館淳一は「器官」を好んで使ってるようで、女性器を「肉壁器官」とか、男性器を「成熟したマツタケ型の器官」とか表現している。
伊藤計劃の『虐殺器官』みたい…
「図にのった剛棒が好き放題に暴れまわる」図にのった剛棒www
インプット→アウトプット
さて、色々な官能小説を研究した結果、もしオレが南アフリカから日本まで陸路で帰ってきた話を官能小説仕立てで書こうと思ったら、こうなるんじゃないか?という話。
タイトルは…『快楽の魔旅 -暴虐の688日間-』
え?意味ですか?
意味は全くない。
官能小説っぽい言葉をチョイスしたら、こんな感じかな?と。
話は、日本へ陸路で帰国することを決断したところから始まる。
サイドランプがぼんやりと照らす薄暗いベッドの上で、ボクはひとり悶えていた。
徐々に吐く息が荒くなってゆき、握りしめた右手はじんわりと汗ばんだ。
「はぁ…はぁ…はぁ…」
溜まっていた煮えたぎる灼熱のマグマが今にも爆ぜてしまいそうなほど膨張している。なんとか決壊を先延ばしにしようと抗ってみたが、これ以上自分を制御するのは限界だった。
もう出そうだ。
「イ、イクっ!に、にっぽんまで…り、り、りくろで…イクぅぅぅーーっ!!」
ビクビクっと身体を小さく震わせながら、ボクは出した。栗の花を咲かせながら答えを出した。
どう?
大の大人が眉間にシワを寄せながら真剣に考えて、これ。
ずっと考えていて、閃いたのが「り、りくろで…イクぅぅぅーーっ!!」(笑)
我ながら死ぬほどくだらなくてビックリである。
しかーし、もしこれを読んで「いやらしい文で嫌い!」と言う女がいたらボッコボコに返り討ちにしてやる。
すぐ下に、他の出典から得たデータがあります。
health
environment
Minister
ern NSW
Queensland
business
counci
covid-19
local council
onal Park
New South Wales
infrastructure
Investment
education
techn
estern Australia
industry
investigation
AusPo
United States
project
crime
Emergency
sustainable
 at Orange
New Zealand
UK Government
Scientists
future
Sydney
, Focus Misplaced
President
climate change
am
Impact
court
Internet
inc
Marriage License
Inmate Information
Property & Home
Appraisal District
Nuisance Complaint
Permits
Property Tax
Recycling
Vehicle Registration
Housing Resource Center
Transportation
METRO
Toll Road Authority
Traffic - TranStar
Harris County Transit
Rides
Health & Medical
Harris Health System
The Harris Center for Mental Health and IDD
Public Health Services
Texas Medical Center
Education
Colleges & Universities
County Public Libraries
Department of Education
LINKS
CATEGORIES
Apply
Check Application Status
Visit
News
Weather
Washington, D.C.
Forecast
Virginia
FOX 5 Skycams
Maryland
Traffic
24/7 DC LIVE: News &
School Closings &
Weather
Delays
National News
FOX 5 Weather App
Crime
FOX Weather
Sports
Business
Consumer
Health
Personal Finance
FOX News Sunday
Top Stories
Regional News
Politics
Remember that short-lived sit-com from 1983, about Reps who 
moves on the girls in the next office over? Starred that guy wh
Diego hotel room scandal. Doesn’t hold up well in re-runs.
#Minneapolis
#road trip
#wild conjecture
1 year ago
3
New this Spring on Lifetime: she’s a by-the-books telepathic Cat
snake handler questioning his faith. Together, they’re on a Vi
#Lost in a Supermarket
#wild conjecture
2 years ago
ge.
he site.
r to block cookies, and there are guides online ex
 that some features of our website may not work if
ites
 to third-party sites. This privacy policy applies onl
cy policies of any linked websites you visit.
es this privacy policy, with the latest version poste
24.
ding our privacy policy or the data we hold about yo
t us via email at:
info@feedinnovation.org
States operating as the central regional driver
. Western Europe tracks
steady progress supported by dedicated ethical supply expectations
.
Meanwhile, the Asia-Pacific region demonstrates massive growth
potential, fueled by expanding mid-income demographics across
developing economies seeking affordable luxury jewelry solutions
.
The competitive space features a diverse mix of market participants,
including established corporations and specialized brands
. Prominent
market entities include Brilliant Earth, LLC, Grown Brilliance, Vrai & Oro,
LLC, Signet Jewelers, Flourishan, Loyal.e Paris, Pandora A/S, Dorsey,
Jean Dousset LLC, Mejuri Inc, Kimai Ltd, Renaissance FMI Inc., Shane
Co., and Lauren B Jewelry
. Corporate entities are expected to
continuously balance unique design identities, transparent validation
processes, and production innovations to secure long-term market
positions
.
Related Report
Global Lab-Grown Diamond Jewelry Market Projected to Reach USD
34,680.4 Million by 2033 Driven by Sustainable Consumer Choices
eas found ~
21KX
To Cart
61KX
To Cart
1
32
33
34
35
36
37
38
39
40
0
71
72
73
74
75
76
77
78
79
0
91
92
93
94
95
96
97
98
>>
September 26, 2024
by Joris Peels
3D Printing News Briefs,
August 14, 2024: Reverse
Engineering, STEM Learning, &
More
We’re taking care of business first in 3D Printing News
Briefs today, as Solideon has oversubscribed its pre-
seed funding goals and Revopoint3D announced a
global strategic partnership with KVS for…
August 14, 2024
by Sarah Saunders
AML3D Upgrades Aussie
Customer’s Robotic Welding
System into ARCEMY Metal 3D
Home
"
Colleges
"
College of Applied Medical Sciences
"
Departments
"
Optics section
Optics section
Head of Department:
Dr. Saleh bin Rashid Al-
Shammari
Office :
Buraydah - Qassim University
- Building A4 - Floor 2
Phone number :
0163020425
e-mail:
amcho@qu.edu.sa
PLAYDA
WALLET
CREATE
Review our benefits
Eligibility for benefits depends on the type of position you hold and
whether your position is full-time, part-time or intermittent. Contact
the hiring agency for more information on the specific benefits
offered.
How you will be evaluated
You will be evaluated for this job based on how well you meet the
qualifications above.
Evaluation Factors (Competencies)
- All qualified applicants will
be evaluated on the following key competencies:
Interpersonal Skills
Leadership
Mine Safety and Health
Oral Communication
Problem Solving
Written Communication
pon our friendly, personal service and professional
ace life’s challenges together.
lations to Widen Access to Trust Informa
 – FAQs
理由は簡単で、オレは文中で性的な言葉を一切使っていないからだ。
これを読んで、何かを勝手に連想して、勝手にいやらしいことと受け止める…
いやらしいのはオマエの脳内だろ?!と。
悩みで悶え苦しんだ挙句に「行く!日本まで陸路で行く!」と答えを出したオレの姿を書いただけにもかかわらず、その姿をいやらしい目で見るオマエがただの淫乱な色魔なんだろうがぁぁぁっ、ずっぢゅぢゅぢゅッ。
ちなみに、実際には全然悩んでないけどね。
自分に課したルールとしては、文中で直接的に性的な名詞は使わない。
「豊満な乳房のような形の~」とか、形容するために使うのはギリOK。
あくまでも“官能小説仕立て”であり、読者が何かを連想したらそれは読者の脳内の問題というスタンス。
というか…『快楽の魔旅』が完成する日は来るのか?
フッと冷静になった時、「実は思ってるより面白くないんじゃねーか?っていうか、むちゃくちゃつまらないんじゃねーか?」という疑問が湧き上がってくる。